El mensaje persigue un doble objetivo. Por un lado, presentar las operaciones militares como una herramienta eficaz para forzar concesiones. Por otro, responsabilizar anticipadamente a Teherán de cualquier fracaso diplomático.
La desconfianza de Washington
El argumento central de Trump es que las autoridades iraníes intentan revisar los pactos después de aceptarlos. «Cada vez que llegan a un acuerdo, quieren cambiarlo», aseguró.
Ese diagnóstico explica por qué Estados Unidos mantiene una posición aparentemente contradictoria: afirma que existe una oportunidad diplomática, pero se niega a abrir formalmente una nueva negociación.
La consecuencia es clara: un posible acuerdo necesitaría mecanismos de control mucho más exigentes que los incluidos en entendimientos anteriores.
La presión militar como palanca
La estrategia estadounidense se apoya en la denominada «paz mediante la fuerza». Trump considera que el deterioro de las capacidades militares y económicas iraníes permitirá obtener condiciones que resultarían inalcanzables mediante una negociación convencional.
Washington ha vinculado cualquier pacto a la eliminación de la amenaza nuclear, la reducción del programa de misiles y la protección de la navegación comercial.
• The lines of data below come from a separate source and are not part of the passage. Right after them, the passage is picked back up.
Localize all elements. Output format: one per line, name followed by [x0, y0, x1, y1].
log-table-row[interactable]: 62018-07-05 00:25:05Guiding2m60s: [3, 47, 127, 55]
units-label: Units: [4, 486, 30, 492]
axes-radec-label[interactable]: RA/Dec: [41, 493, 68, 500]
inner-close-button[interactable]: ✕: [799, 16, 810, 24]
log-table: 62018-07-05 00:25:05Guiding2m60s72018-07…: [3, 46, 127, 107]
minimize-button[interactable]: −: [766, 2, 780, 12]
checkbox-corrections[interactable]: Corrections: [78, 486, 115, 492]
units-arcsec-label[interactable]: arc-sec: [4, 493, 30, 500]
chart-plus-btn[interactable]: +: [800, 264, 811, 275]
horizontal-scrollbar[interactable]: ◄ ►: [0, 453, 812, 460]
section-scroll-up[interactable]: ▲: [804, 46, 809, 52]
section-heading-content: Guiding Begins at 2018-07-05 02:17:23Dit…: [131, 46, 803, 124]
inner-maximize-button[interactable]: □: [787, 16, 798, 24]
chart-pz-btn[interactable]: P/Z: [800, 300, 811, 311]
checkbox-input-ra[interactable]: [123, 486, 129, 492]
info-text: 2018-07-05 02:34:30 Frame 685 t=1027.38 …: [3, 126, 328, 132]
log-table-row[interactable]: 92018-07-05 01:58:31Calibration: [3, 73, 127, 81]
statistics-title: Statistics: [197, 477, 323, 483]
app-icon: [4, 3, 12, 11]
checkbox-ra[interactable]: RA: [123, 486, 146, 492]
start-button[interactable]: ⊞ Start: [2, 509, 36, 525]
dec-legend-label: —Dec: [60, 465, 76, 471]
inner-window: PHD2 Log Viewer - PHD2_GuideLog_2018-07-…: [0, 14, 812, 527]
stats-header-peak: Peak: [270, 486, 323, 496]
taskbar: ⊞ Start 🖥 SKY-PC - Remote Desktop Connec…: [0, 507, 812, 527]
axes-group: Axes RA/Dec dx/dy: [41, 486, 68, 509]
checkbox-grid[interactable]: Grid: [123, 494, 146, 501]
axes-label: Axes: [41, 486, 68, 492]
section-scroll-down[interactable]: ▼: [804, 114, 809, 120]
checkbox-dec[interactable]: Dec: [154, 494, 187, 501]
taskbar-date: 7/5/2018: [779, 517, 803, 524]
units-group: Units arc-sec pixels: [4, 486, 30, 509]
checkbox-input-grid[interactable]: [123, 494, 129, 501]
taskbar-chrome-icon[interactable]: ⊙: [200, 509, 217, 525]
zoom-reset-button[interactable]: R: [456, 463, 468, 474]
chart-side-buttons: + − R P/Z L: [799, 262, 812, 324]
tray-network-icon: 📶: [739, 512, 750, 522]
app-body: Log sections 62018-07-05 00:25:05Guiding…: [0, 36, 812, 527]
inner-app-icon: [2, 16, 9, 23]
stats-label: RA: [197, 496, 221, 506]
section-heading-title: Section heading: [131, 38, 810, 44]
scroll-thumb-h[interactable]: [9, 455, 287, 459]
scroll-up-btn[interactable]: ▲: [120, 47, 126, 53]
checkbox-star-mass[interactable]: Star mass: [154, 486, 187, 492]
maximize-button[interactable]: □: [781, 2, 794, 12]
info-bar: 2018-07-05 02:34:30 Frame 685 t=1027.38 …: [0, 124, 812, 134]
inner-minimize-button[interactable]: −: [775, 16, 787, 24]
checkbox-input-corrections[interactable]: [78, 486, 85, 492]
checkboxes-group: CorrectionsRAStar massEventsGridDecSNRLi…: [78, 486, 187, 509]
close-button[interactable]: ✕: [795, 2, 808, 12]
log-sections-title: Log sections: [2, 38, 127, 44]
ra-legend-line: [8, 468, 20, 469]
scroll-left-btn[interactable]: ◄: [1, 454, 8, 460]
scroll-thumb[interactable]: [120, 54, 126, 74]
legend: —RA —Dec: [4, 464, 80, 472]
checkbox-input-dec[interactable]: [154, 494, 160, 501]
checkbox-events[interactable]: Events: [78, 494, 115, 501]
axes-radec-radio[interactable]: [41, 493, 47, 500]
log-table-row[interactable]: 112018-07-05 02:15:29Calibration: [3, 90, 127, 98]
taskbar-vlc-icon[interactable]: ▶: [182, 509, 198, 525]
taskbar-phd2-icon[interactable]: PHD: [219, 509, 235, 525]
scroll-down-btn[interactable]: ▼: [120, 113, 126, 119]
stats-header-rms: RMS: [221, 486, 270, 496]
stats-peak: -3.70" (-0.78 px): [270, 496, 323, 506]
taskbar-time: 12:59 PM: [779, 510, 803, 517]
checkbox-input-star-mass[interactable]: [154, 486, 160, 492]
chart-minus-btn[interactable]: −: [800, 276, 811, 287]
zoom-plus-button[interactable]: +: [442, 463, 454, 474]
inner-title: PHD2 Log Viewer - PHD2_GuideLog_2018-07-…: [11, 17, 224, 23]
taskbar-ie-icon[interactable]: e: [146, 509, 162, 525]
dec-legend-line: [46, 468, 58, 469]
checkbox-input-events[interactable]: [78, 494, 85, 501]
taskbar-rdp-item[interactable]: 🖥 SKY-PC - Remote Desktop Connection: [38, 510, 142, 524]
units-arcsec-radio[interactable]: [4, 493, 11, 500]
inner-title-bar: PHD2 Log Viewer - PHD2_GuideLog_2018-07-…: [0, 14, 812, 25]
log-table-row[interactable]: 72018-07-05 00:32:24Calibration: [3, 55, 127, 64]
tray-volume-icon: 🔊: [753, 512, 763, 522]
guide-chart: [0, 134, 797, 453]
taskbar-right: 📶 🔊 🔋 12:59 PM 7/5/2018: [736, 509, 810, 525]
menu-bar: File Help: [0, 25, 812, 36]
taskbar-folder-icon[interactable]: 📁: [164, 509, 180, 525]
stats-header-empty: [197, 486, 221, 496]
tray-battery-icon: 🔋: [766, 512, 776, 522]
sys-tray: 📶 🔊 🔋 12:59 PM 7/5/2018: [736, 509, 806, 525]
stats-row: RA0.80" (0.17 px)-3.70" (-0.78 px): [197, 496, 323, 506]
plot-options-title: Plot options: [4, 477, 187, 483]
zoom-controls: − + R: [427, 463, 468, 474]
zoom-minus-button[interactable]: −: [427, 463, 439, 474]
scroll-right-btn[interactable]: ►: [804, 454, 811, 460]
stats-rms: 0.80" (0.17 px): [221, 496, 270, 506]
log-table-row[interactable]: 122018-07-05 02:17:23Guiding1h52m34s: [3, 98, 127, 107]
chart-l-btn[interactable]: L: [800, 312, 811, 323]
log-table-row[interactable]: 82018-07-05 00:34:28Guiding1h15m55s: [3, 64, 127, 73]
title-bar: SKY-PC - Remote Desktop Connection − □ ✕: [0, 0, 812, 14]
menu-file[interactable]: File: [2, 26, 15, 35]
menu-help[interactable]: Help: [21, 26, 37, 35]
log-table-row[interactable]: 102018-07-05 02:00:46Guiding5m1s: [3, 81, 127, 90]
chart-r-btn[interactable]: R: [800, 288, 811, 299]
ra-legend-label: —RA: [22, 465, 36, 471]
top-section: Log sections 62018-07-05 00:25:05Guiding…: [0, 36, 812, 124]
Lo más grave es que esta presión aumenta también el riesgo de una respuesta regional difícil de contener.
El precedente de los acuerdos fallidos
Las relaciones entre Estados Unidos e Irán acumulan más de una década de negociaciones, rupturas y sanciones. Trump retiró a su país del acuerdo nuclear de 2015 durante su primer mandato al considerar que no frenaba suficientemente el programa atómico ni las actividades regionales de Teherán.
Desde entonces, cada intento de entendimiento ha quedado atrapado entre las exigencias estadounidenses de verificación y la demanda iraní de levantar sanciones.
Este hecho revela que un alto el fuego o una declaración conjunta no equivalen necesariamente a una solución estable.
Un conflicto que condiciona al mundo
La confrontación tiene una dimensión económica que supera ampliamente a los dos países. Cualquier escalada en Oriente Próximo puede elevar el precio del petróleo, encarecer el transporte marítimo y aumentar la prima de riesgo geopolítico.
La incertidumbre sobre una posible respuesta iraní también amenaza a las infraestructuras energéticas y a las rutas comerciales de la región.
Cada jornada sin un acuerdo incrementa la tensión internacional, presiona la inflación y complica las perspectivas de las economías importadoras de energía.
Teherán necesita ganar tiempo
Irán afronta el dilema de negociar desde una posición debilitada o prolongar la confrontación con la esperanza de mejorar sus condiciones. Aceptar inmediatamente las exigencias estadounidenses podría interpretarse internamente como una capitulación.
Resistir, sin embargo, implica asumir nuevos daños militares, restricciones comerciales y una mayor presión sobre su economía.
El diagnóstico es inequívoco: Trump quiere que el coste de esperar resulte superior al coste político de firmar. Su promesa de que Irán estará preparado «muy pronto» no constituye todavía un calendario diplomático, sino una advertencia calculada.
La negociación llegará, según Washington, cuando Teherán considere que ya no puede permitirse cambiar las reglas.